Dokuzuncu ışık: ”Milli Birliğin Sağlanması, ihtilaftaki Kürtlerin maddi ve manevi desteklerinden yararlanmayı sağlamak.” Sanırım dudak uçuklatan en önemli maddeye gelmiş bulunuyoruz. Evet daha o zamanlar doğudaki sorunları doğru okuyup analız eden Bediüzzaman, bu bölgeye ciddi olarak ilgilenilmesi gereğine işaret edip, eğitim başta olmak üzere iktisadi ve toplumsal hususlarda reçeteler sunuyordu. Zira Hamidiye Alaylarının oluşturulması da büyük Abdülhamit’in doğudaki sorunları azaltmak ve Kürtlerden yararlanmak, onlara Osmanlılık ruhunu kazandırmak amacını taşımıyor muydu?

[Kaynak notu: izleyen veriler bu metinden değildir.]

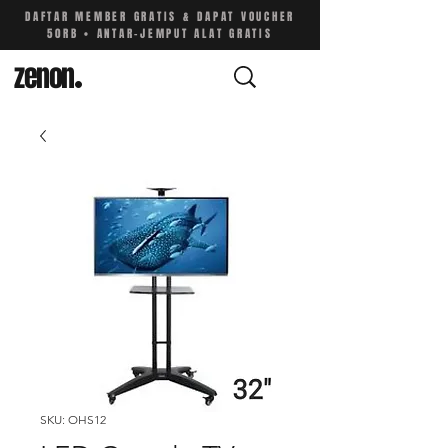
DAFTAR MEMBER GRATIS & DAPAT VOUCHER
50RB • ANTAR-JEMPUT ALAT GRATIS
zenon
.
SKU: OHS12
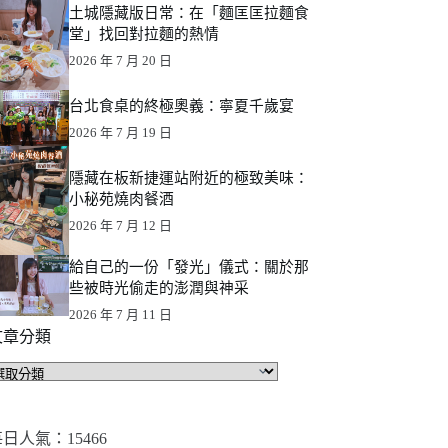
土城隱藏版日常：在「麵匡匡拉麵食
堂」找回對拉麵的熱情
2026 年 7 月 20 日
台北食桌的終極奧義：寧夏千歲宴
2026 年 7 月 19 日
隱藏在板新捷運站附近的極致美味：
小秘苑燒肉餐酒
2026 年 7 月 12 日
給自己的一份「發光」儀式：關於那
些被時光偷走的澎潤與神采
2026 年 7 月 11 日
文章分類
文
章
分
類
日人氣：15466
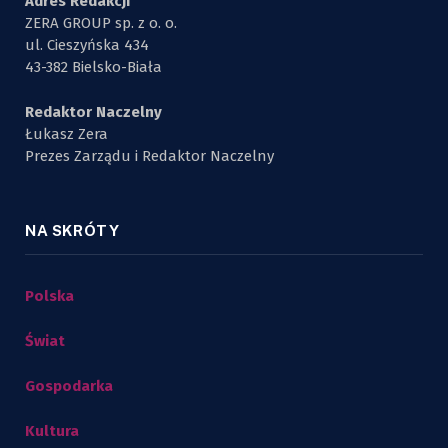
Adres Redakcji
ZERA GROUP sp. z o. o.
ul. Cieszyńska 434
43-382 Bielsko-Biała
Redaktor Naczelny
Łukasz Zera
Prezes Zarządu i Redaktor Naczelny
NA SKRÓTY
Polska
Świat
Gospodarka
Kultura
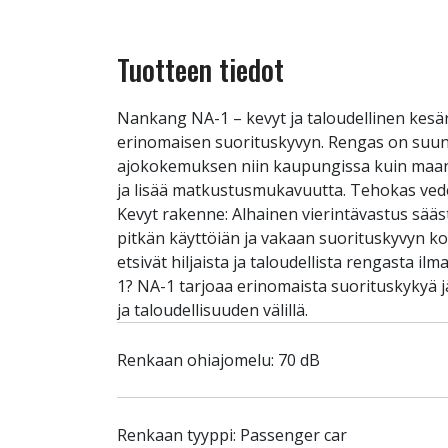
Tuotteen tiedot
Nankang NA-1 – kevyt ja taloudellinen kes
erinomaisen suorituskyvyn. Rengas on suunnit
ajokokemuksen niin kaupungissa kuin maanti
ja lisää matkustusmukavuutta. Tehokas vedenp
Kevyt rakenne: Alhainen vierintävastus sää
pitkän käyttöiän ja vakaan suorituskyvyn koko 
etsivät hiljaista ja taloudellista rengasta i
1? NA-1 tarjoaa erinomaista suorituskykyä j
ja taloudellisuuden välillä.
Renkaan ohiajomelu: 70 dB
Renkaan tyyppi: Passenger car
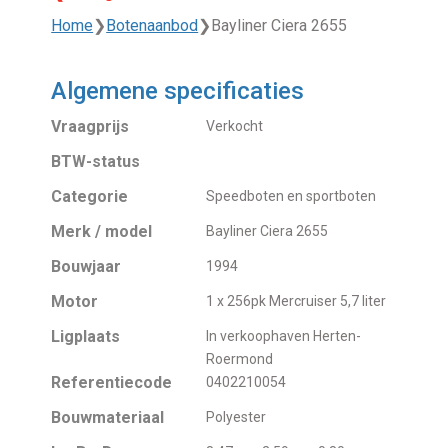
Home
❯
Botenaanbod
❯
Bayliner Ciera 2655
Algemene specificaties
Vraagprijs
Verkocht
BTW-status
Categorie
Speedboten en sportboten
Merk / model
Bayliner Ciera 2655
Bouwjaar
1994
Motor
1 x 256pk Mercruiser 5,7 liter
Ligplaats
In verkoophaven Herten-
Roermond
Referentiecode
0402210054
Bouwmateriaal
Polyester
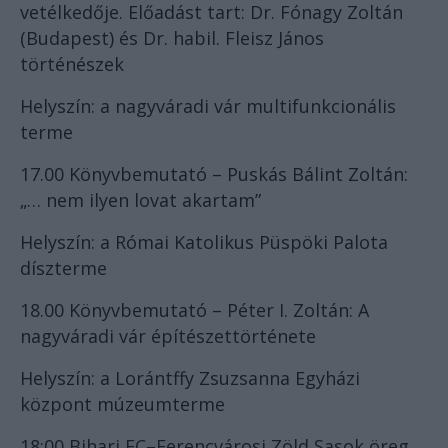
vetélkedője. Előadást tart: Dr. Fónagy Zoltán
(Budapest) és Dr. habil. Fleisz János
történészek
Helyszín: a nagyváradi vár multifunkcionális
terme
17.00 Könyvbemutató – Puskás Bálint Zoltán:
„… nem ilyen lovat akartam”
Helyszín: a Római Katolikus Püspöki Palota
díszterme
18.00 Könyvbemutató – Péter I. Zoltán: A
nagyváradi vár építészettörténete
Helyszín: a Lorántffy Zsuzsanna Egyházi
központ múzeumterme
18:00 Bihari FC–Ferencvárosi Zöld Sasok öreg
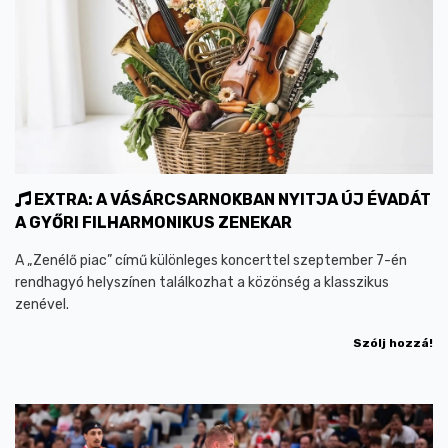
EXTRA: A VÁSÁRCSARNOKBAN NYITJA ÚJ ÉVADÁT
A GYŐRI FILHARMONIKUS ZENEKAR
A „Zenélő piac” című különleges koncerttel szeptember 7-én
rendhagyó helyszínen találkozhat a közönség a klasszikus
zenével.
Szólj hozzá!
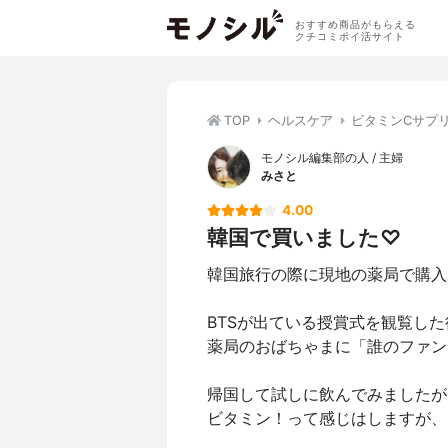
おすすめ商品がもらえる
クチコミポイ活サイト
TOP
ヘルスケア
ビタミンCサプ
モノシル編集部の人 / 主婦
みさと
4.00
韓国で買いました♡
韓国旅行の際に現地の薬局で購入
BTSが出ている授賞式を観覧し
薬局のおばちゃまに「誰のファン
帰国して試しに飲んでみましたが
ビタミン！って感じはしますが、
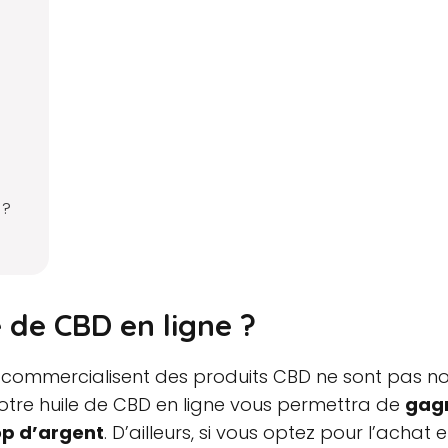
 ?
 de CBD en ligne ?
 commercialisent des produits CBD ne sont pas no
 votre huile de CBD en ligne vous permettra de
gag
op d’argent
. D’ailleurs, si vous optez pour l’acha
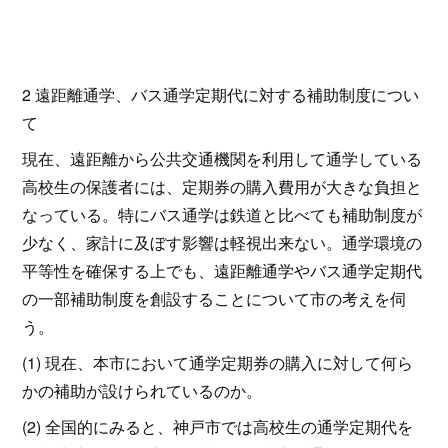
2 遠距離通学、バス通学定期代に対する補助制度につい
て
現在、遠距離から公共交通機関を利用して通学している
高校生の保護者には、定期券の購入費用が大きな負担と
なっている。特にバス通学は鉄道と比べても補助制度が
少なく、家計に及ぼす影響は軽視出来ない。通学環境の
平等性を確保する上でも、遠距離通学やバス通学定期代
の一部補助制度を創設することについて市の考えを伺
う。
(1) 現在、本市において通学定期券の購入に対して何ら
かの補助が設けられているのか。
(2) 全国的にみると、神戸市では高校生の通学定期代を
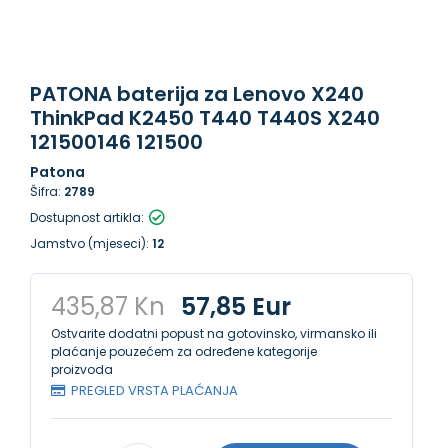
PATONA baterija za Lenovo X240
ThinkPad K2450 T440 T440S X240
121500146 121500
Patona
Šifra:
2789
Dostupnost artikla:
Jamstvo (mjeseci):
12
435,87 Kn
57,85 Eur
Ostvarite dodatni popust na gotovinsko, virmansko ili
plaćanje pouzećem za određene kategorije
proizvoda
PREGLED VRSTA PLAĆANJA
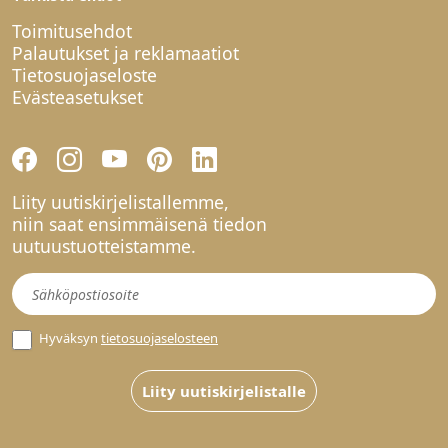
Toimitusehdot
Palautukset ja reklamaatiot
Tietosuojaseloste
Evästeasetukset
Liity uutiskirjelistallemme,
niin saat ensimmäisenä tiedon
uutuustuotteistamme.
Uutiskirje
Hyväksyn
tietosuojaselosteen
Liity uutiskirjelistalle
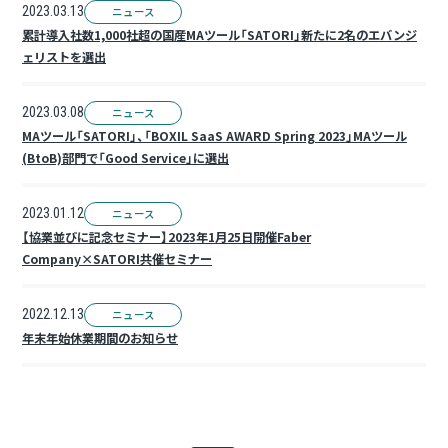
2023.03.13
ニュース
累計導入社数1,000社超の国産MAツール「SATORI」新たに2名のエバンジ
ェリストを選出
2023.03.08
ニュース
MAツール「SATORI」、「BOXIL SaaS AWARD Spring 2023」MAツール
(BtoB)部門で「Good Service」に選出
2023.01.12
ニュース
【協業並びに記念セミナー】2023年1月25日開催Faber
Company×SATORI共催セミナー
2022.12.13
ニュース
年末年始休業期間のお知らせ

Ona göre Müslüman’ın tek bir amacı olmalıydı. Birlik ve beraberlik içinde “i’la-yı Kelimetûllah’ı bütün cihana hakim kılmak”. Müslüman’ın en büyük düşmanı ise cehalet, zaruret ve ihtilaf olmaydı, Müslüman değil!
Bediüzzaman’ın dokuz ışığını anlamak, anlatmak ve uygulamak umuduyla.